Abstract

INTRODUCTION: The relationship between systemic inflammation and traumatic brain injury (TBI) is complex. Primary injury triggers release of pro- and anti-inflammatory cytokines, chemokines, and alarmins/alarmin response proteins. METHODS: The prospective, multicenter TRACK-TBI Pilot study was used. Subjects received head CT and blood draw within 24h of TBI. Biomarkers were extracted from plasma and included: cytokines (IL-6, IL-10, IL-15, IL-16), chemokines (monocyte chemoattractant protein 4 (MCP-4), thymus activation-regulated chemokine (TARC)), alarmin/alarmin response proteins (high mobility group box 1 (HMGB-1), serum amyloid A (SAA), c-reactive protein (CRP)), and others.

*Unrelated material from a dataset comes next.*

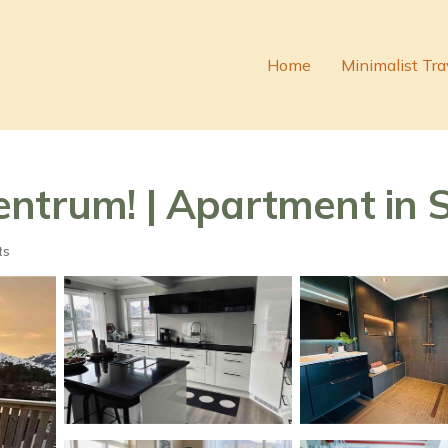
Home
Minimalist Tra
entrum! | Apartment in 
ts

Area Under the Curve (AUC) was used to evaluate marker discriminability for clinical diagnosis (TBI vs. orthopedic control (OC)/healthy control (HC)), TBI severity (GCS 3-12 vs. 13-15), radiographic injury on CT, and unfavorable vs. favorable 3- and 6-month outcome (Glasgow Outcome Scale Extended (GOSE) 1-4 vs. 5-8). Statistical significance was assessed at p<0.05. RESULTS: One-hundred sixty-eight TBI subjects, 28 OC, and 18 HCs were included. Markers associated with TBI clinical diagnosis were: IL-6, IL-10, IL-16, MCP-4, TARC, HMGB-1, SAA, CRP. Markers for TBI severity: IL-6, IL-10, IL-15, IL-16, TARC, HMGB-1, SAA, CRP. Markers for radiographic TBI: IL-6, IL-10, IL-15, IL-16, HMGB-1, SAA, CRP. Predictors (AUC > 0.70) for TBI vs. OC: HMGB-1 (AUC = 0.84), IL-16 (AUC = 0.78), TARC (AUC = 0.73). Predictors for TBI vs. HC: IL-6 (AUC = 0.92), IL-10 (AUC = 0.87), HMGB-1 (AUC = 0.87), IL-16 (AUC = 0.72). Predictors for radiographic TBI: SAA (AUC = 0.77), IL-6 (AUC = 0.76), CRP (AUC = 0.73). IL-15 predicted 3- and 6-month GOSE (AUC = 0.74/0.70, respectively). SAA predicted 6-month GOSE (AUC = 0.70). CONCLUSION: We identified a distinct profile of cytokines, chemokines and alarmin/alarmin response proteins detectable systemically within 24h of TBI. These markers may have unique importance in TBI detection, severity differentiation, and prognosis. Future research on neuroinflammatory pathways will elucidate the evolution of injury and yield potential targets for therapeutic intervention.